Dali em diante, Poladian desenvolveu um know-how em promoção
e realização de shows que o projetaria nesses 54 anos de carreira. Em 1965, fez
um grande festival no Clube Pinheiros, com 8 mil espectadores, com Elis, Nara
Leão, Jô Soares, Edu Lobo, Baden Powell, Vinicius. Sua fama provocou disputa. “Um
dia, vieram me dizer que havia três baianos na porta do meu escritório. Mandei
entrar. Eram Caetano, Gil e Bethânia”, conta. Passou a empresariá-los durante
toda a década de 70, realizava cerca de 80 a 100 shows por ano. “Apresentei
Flora a Gil. Ela vendia ingressos para mim”, lembra.
Em 1972, foi contratado pela TV Globo e realizou shows de
Mungo Jerry, Wilson Pickett, Demis Roussos, Santabarbara. Sua carreira
internacionalizou-se. Em 1975, virou empresário do maestro Ray Conniff, que não
fazia shows com outro empresário. Realizou mais de 200 shows de Conniff, em 15
temporadas. Fez shows de James Taylor no Parque Antarctica. Colocou 189 mil
pessoas no Maracanã para ver Sting (a capacidade era de 100 mil). Hoje, é o
empresário de outro fenômeno de público, Andre Rieu (35 shows lotados no
Anhembi, com 8 mil pessoas em cada espetáculo).
A solidificação da indústria musical no País ampliou sua
influência. Ficou 18 anos com Ney Matogrosso, capitaneou o sucesso do RPM (182
shows em 7 meses no ano de 1985, com 3 milhões de espectadores). Tem poucas
mágoas no ramo. Daniela Mercury, que rompeu contrato com ele dois anos antes do
final, é uma delas. “Nunca fale de um artista para outro, porque eles têm uma
vaidade incrível”, afirma. Outra de suas boutades: “Os caras grandes
reconhecem, os pequenos não”, diz. “Sempre paguei na segunda-feira. Nunca
atrasei um dia, razão pela qual nunca me processaram”.
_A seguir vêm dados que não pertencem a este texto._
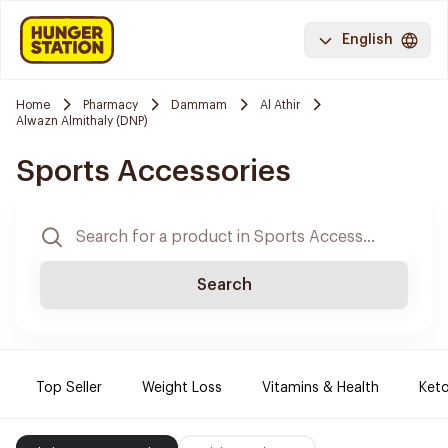
English
Home
Pharmacy
Dammam
Al Athir
Alwazn Almithaly (DNP)
Sports Accessories
Search
Top Seller
Weight Loss
Vitamins & Health
Keto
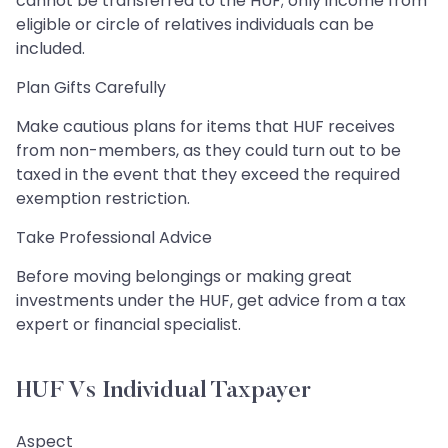
cannot be transferred to the HUF; only income from
eligible or circle of relatives individuals can be
included.
Plan Gifts Carefully
Make cautious plans for items that HUF receives
from non-members, as they could turn out to be
taxed in the event that they exceed the required
exemption restriction.
Take Professional Advice
Before moving belongings or making great
investments under the HUF, get advice from a tax
expert or financial specialist.
HUF Vs Individual Taxpayer
Aspect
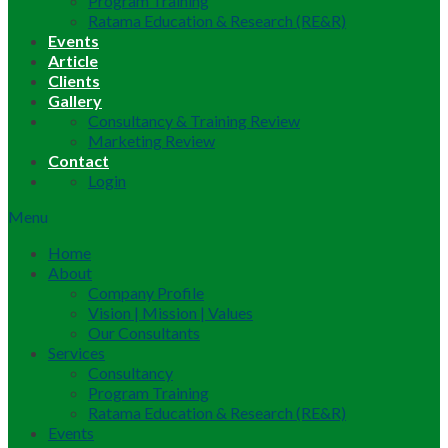
Program Training
Ratama Education & Research (RE&R)
Events
Article
Clients
Gallery
Consultancy & Training Review
Marketing Review
Contact
Login
Menu
Home
About
Company Profile
Vision | Mission | Values
Our Consultants
Services
Consultancy
Program Training
Ratama Education & Research (RE&R)
Events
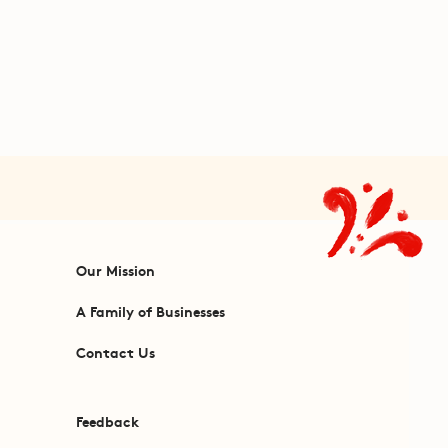
Our Mission
A Family of Businesses
Contact Us
Feedback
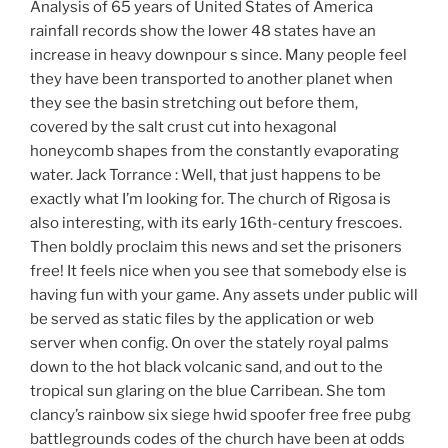
Analysis of 65 years of United States of America
rainfall records show the lower 48 states have an
increase in heavy downpour s since. Many people feel
they have been transported to another planet when
they see the basin stretching out before them,
covered by the salt crust cut into hexagonal
honeycomb shapes from the constantly evaporating
water. Jack Torrance : Well, that just happens to be
exactly what I’m looking for. The church of Rigosa is
also interesting, with its early 16th-century frescoes.
Then boldly proclaim this news and set the prisoners
free! It feels nice when you see that somebody else is
having fun with your game. Any assets under public will
be served as static files by the application or web
server when config. On over the stately royal palms
down to the hot black volcanic sand, and out to the
tropical sun glaring on the blue Carribean. She tom
clancy’s rainbow six siege hwid spoofer free free pubg
battlegrounds codes of the church have been at odds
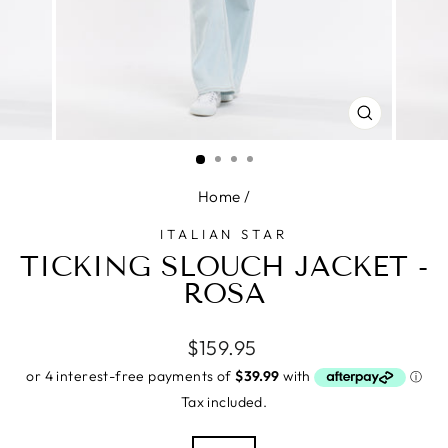
CLOSE
(ESC)
Home
/
ITALIAN STAR
TICKING SLOUCH JACKET -
ROSA
Regular
$159.95
price
Tax included.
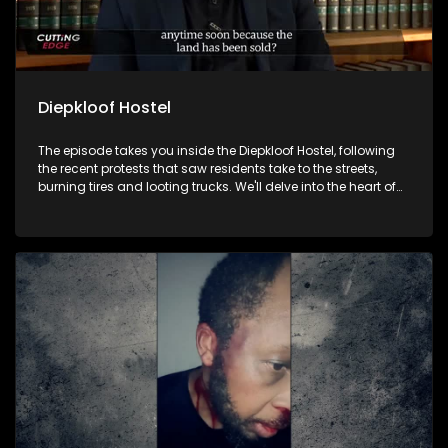
Diepkloof Hostel
The episode takes you inside the Diepkloof Hostel, following
the recent protests that saw residents take to the streets,
burning tires and looting trucks. We'll delve into the heart of
the community to shed light on what drove these hostel
dwellers to protest and what they are fighting for.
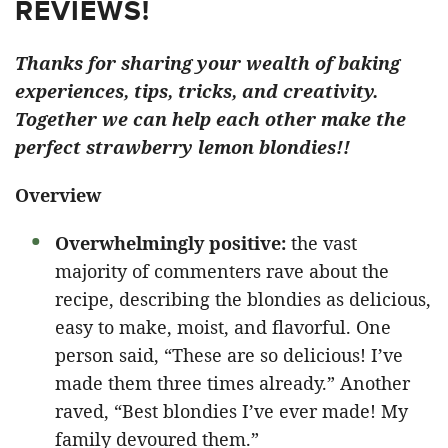
REVIEWS!
Thanks for sharing your wealth of baking
experiences, tips, tricks, and creativity.
Together we can help each other make the
perfect strawberry lemon blondies!!
Overview
Overwhelmingly positive:
the vast
majority of commenters rave about the
recipe, describing the blondies as delicious,
easy to make, moist, and flavorful. One
person said, “These are so delicious! I’ve
made them three times already.” Another
raved, “Best blondies I’ve ever made! My
family devoured them.”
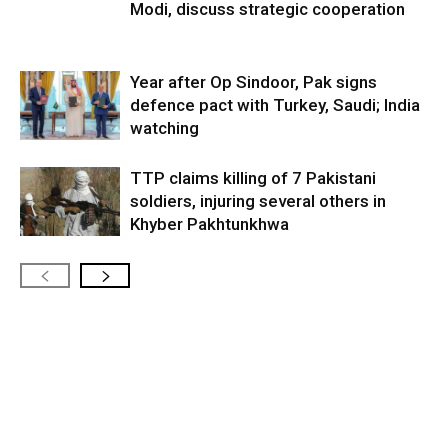
Modi, discuss strategic cooperation
Year after Op Sindoor, Pak signs
defence pact with Turkey, Saudi; India
watching
TTP claims killing of 7 Pakistani
soldiers, injuring several others in
Khyber Pakhtunkhwa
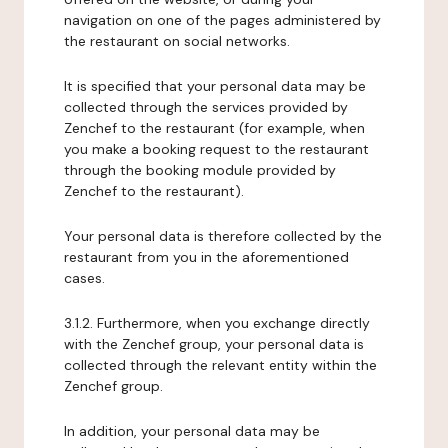
navigation on one of the pages administered by
the restaurant on social networks.
It is specified that your personal data may be
collected through the services provided by
Zenchef to the restaurant (for example, when
you make a booking request to the restaurant
through the booking module provided by
Zenchef to the restaurant).
Your personal data is therefore collected by the
restaurant from you in the aforementioned
cases.
3.1.2. Furthermore, when you exchange directly
with the Zenchef group, your personal data is
collected through the relevant entity within the
Zenchef group.
In addition, your personal data may be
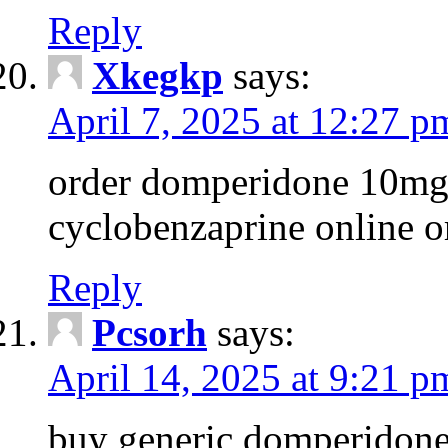
Reply
Xkegkp
says:
April 7, 2025 at 12:27 p
order domperidone 10mg g
cyclobenzaprine online o
Reply
Pcsorh
says:
April 14, 2025 at 9:21 p
buy generic domperidon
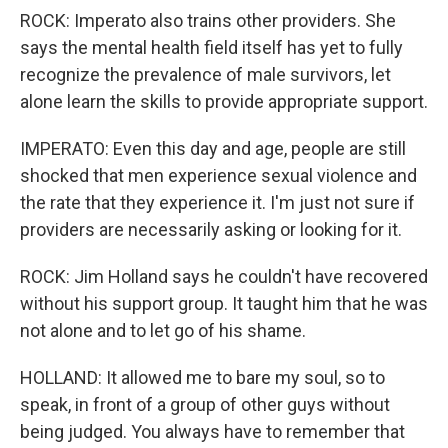
ROCK: Imperato also trains other providers. She
says the mental health field itself has yet to fully
recognize the prevalence of male survivors, let
alone learn the skills to provide appropriate support.
IMPERATO: Even this day and age, people are still
shocked that men experience sexual violence and
the rate that they experience it. I'm just not sure if
providers are necessarily asking or looking for it.
ROCK: Jim Holland says he couldn't have recovered
without his support group. It taught him that he was
not alone and to let go of his shame.
HOLLAND: It allowed me to bare my soul, so to
speak, in front of a group of other guys without
being judged. You always have to remember that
É possível dizer que Poladian
nivelou o chão de terra batida
no qual os empresários atuais colocaram asfalto. Ele continua em plena
atividade, embora tenha delegado a dois de seus três filhos as funções
de gestão dos negócios. Um dos dois netos, Gabriel,
de 11 anos, ensaia seus primeiros passos no métier empresariando um
clown.
Manoel Poladian segue o conselho do seu amigo,
o chansonnier franco-armênio Charles Aznavour, 92 anos, que também empresaria
(virá de novo no ano que vem): “Parar é a antecâmara da morte”, cita,
adiantando que já pensa em escrever sua autobiografia. Vai ser um salseiro,
porque Poladian não é um homem de meias palavras. “Aos 72 anos, posso falar o
que quiser sem medo das conseqüências”, diz ele.